This contrasts with the traditional learning environments where the space between acquisition and application is long. This is not the natural way that learners learn in the real world.

Learning organisations foster self-directed learning by empowering their employees to constantly seek out opportunities for growth and providing them ownership of the success of the organisation. In a learning organisation, these individuals can then be experiential educators of this new knowledge, making the learning environment powerfully generative, building on everyone’s expertise as opposed to an identified few.

But as you might have noticed, to be self-directed, one must be highly motivated to learn. And how do organisations ensure that?

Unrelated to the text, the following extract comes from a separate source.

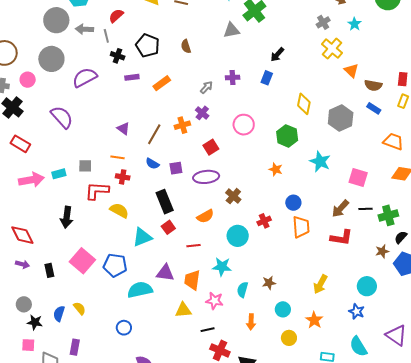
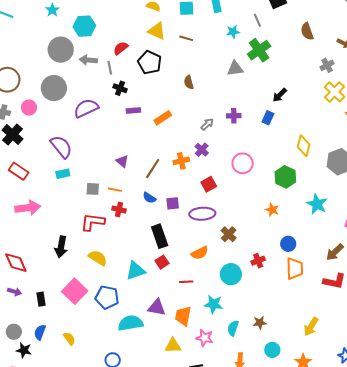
black pentagon: (148, 45) -> (150, 62), moved
gray square: (85, 166) -> (93, 189), moved
cyan rectangle: (59, 174) -> (63, 174), moved
yellow semicircle: (119, 210) -> (98, 258), moved
blue semicircle: (59, 314) -> (40, 332), moved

To foster intrinsic motivation and self-directed learners

A crucial point for corporate learning is how it is motivated – top-down or bottom-up? Our drivers (motivators) to learn can be anchored outside (extrinsic) or come from within (intrinsic) – pushed or pulled. When the driver for learning is extrinsic (driven by needs external to the learner), the learning experience is “pushed” on the learner. In situations where the interest in learning comes from the learner, the learning opportunities are “pulled” towards themselves. Such learning is far more robust, lasting and transferrable to new situations as opposed to learning that is pushed.

Motivation is also linked to the learners’ perception of their expectancy of success. The expectancy of success is driven by two variables:

  • Outcome expectancies include the learners’ perception that their actions and engagement with the learning opportunity will bring about the desired outcome.
  • Efficacy expectancies in which the learners believe that they are capable of identifying, organising, initiating and executing the learning opportunity successfully.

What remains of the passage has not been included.